Обитатели замка Мюрсэ вели спокойную размеренную жизнь. Я сужу о ней не по детским отрывочным воспоминаниям, а по более поздним впечатлениям, относящимся к моему второму пребыванию в доме супругов де Виллет. Это было мирное, скромное и приятное существование.
Мой дядя Беюкамен самолично распоряжался полевыми работами, держал на учете каждый сноп, каждую вязанку хвороста и весь день напролет разъезжал дозором по болотистым лугам Мюрсэ; он никому не доверял продажу своего скота, руководил строительными работами, следил за мельницей и пекарней, скрупулезно вел счета и регулярно навещал всех своих арендаторов, благословляя браки, врачуя больных, помогая бедным. Он демонстрировал — посмеиваясь, но со скрытой гордостью, — галереи своего замка, набитые сеном и мешками с зерном, парк, засаженный фруктовыми деревьями, двор, устеленный соломою и служивший псарней; дядя утверждал, что мой дед, в бытность свою в Мюрсэ, уже тогда обустроил свое хозяйство именно таким разумным образом, о чем можно прочесть в его романе «Приключения барона Фенеста», где жилище главного героя напоминало скорее ферму, нежели дом знатного дворянина.
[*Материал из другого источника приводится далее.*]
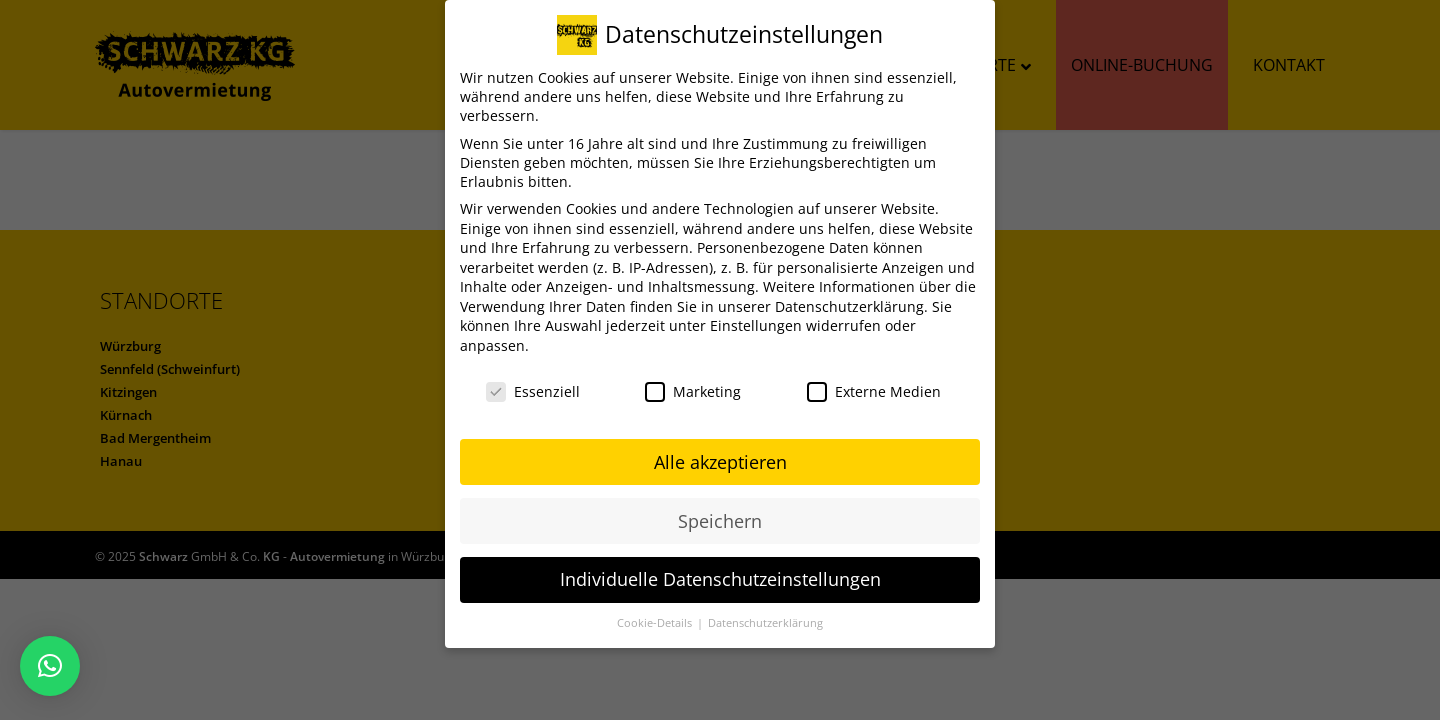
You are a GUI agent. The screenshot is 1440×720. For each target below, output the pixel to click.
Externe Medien (874, 391)
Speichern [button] (720, 521)
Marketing (693, 391)
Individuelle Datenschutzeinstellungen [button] (720, 579)
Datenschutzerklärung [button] (765, 623)
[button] (50, 666)
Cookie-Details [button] (656, 623)
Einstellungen (756, 325)
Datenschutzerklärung (849, 306)
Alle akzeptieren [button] (720, 462)
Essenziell (533, 391)
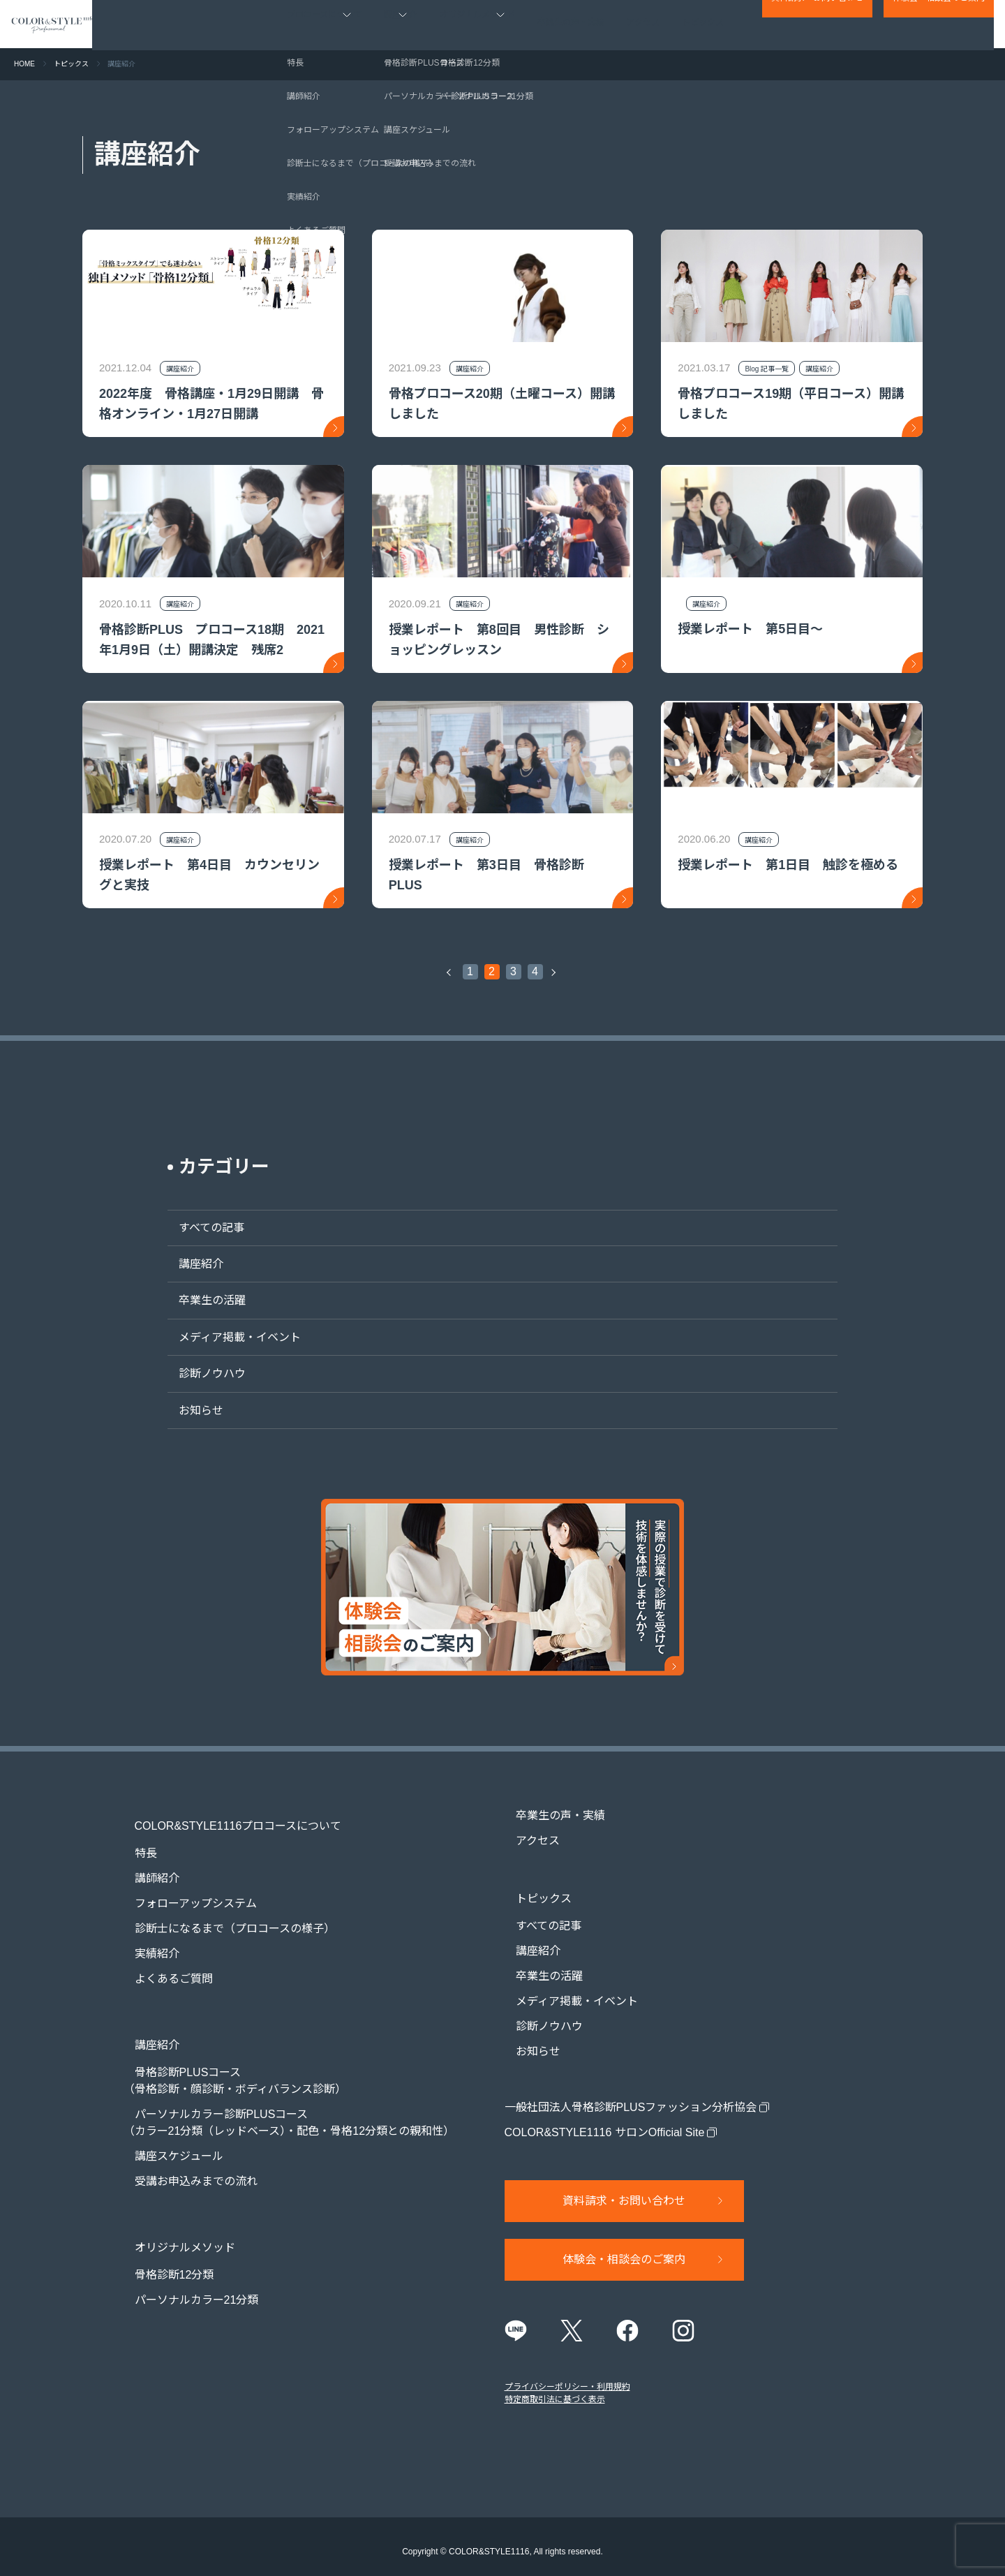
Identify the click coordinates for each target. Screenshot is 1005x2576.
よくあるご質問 (163, 1966)
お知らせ (190, 1410)
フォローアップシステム (185, 1891)
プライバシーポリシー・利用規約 (567, 2377)
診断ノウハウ (201, 1373)
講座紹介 (190, 1264)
Под строгой внешностью господина де Виллета скрывалось любящее и доброе сердце, и, хотя он был не весьма словоохотлив, но уж если давал себе труд заговорить, то выказывал столько остроумия и такта, что, сам того не желая, очаровывал своих слушателей. Я не сразу открыла для себя вышеупомянутые качества, это случилось много позже. От первых же лет, проведенных мною в Мюрсэ, я сохранила лишь одно воспоминание — о дядиных черных гетрах, закрывавших его ноги от колен до самых носков сабо, на манер толстого панциря. Будучи слишком малого роста, чтобы разглядеть дядину фигуру выше колен, я сводила все свои представления об этом милейшем человеке к этой паре кожаных труб, украшенных пуговицами; однако, трубы эти проявляли ко мне столько отеческого участия, что я пылко любила их.
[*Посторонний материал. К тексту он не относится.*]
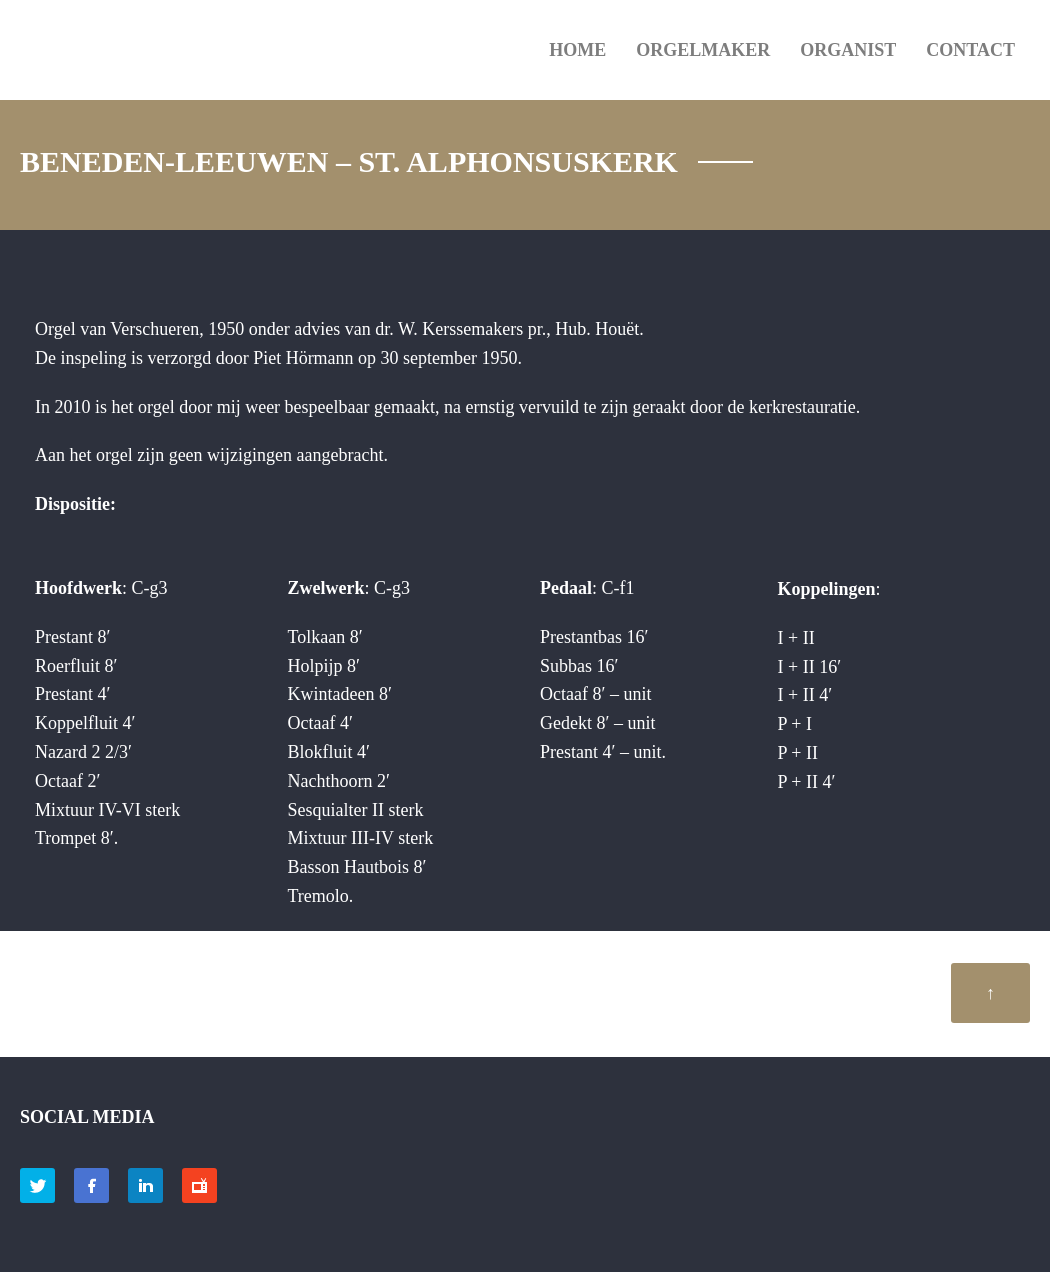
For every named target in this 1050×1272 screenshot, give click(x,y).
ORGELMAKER (703, 50)
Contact (970, 50)
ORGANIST (848, 50)
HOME (577, 50)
Что же до моей тетушки, то она стала в моих глазах тем безупречным образцом домашних добродетелей, которые я впоследствии решила внедрить в Сен-Сире. Вставши рано поутру, она направляла весь дом; хотя в юности она получила прекрасное воспитание, и ее отец ничем не пренебрег, чтобы сделать из «своей дочурки, своей единственной», как он ее называл, женщину, достойную самой высокой и благородной участи, она с успехом хозяйничала и в кухне, и в бельевой, и на птичьем дворе; с обеда до вечера она обыкновенно шила или пряла вместе с одной или двумя служанками, прекрасно обходясь во всех своих занятиях без управляющего и мажордома. Помогала ей во всем этом моя кузина Мадлен, которой было шестнадцать-семнадцать лет; в ту пору она еще не была замужем за господином де Сент-Эрмином.
Все семейство, и родители и дети, строго соблюдали каноны своей веры: будучи ревностными протестантами, они собирались вместе утром и вечером, чтобы вслух читать Библию, пели гимны, а по воскресеньям непременно присутствовали на проповеди в ниорском храме; вдобавок дядюшка мой каждый день толковал для своих домашних один из псалмов или какой-нибудь отрывок из Ветхого Завета.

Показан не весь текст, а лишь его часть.